## AIM OF THE TASK:
Copy every line of the entries that includes the word "button".
··· ENTRIES SUPPLIED ···
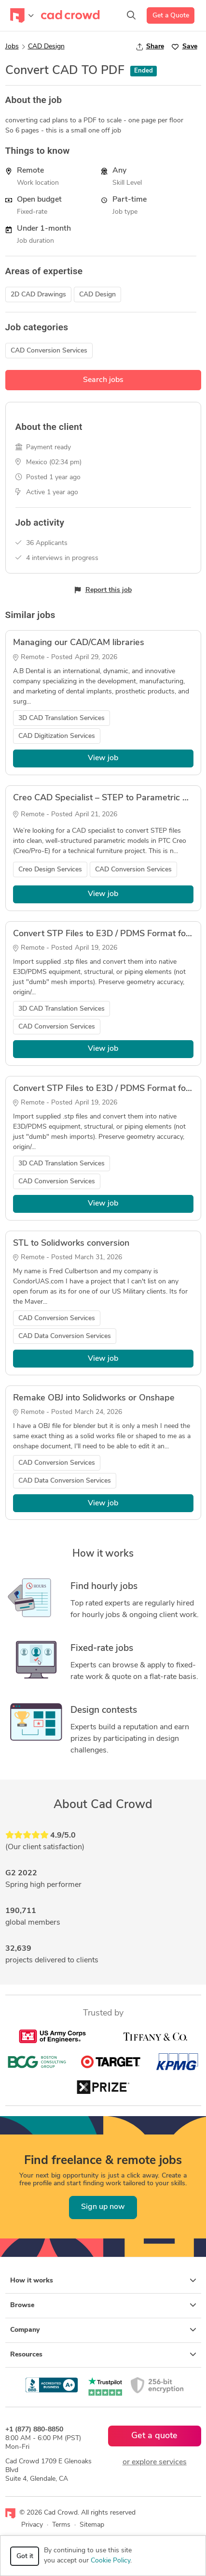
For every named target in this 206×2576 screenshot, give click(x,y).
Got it (24, 2556)
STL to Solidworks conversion (71, 1243)
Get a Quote (170, 15)
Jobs (12, 46)
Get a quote (154, 2436)
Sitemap (92, 2525)
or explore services (155, 2462)
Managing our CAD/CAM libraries (78, 643)
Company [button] (103, 2330)
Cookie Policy (110, 2560)
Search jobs (103, 380)
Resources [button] (103, 2354)
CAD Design (46, 46)
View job (103, 758)
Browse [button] (103, 2305)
···
## ANSWER BELOW:
Company [button] (103, 2330)
Resources [button] (103, 2354)
Browse [button] (103, 2305)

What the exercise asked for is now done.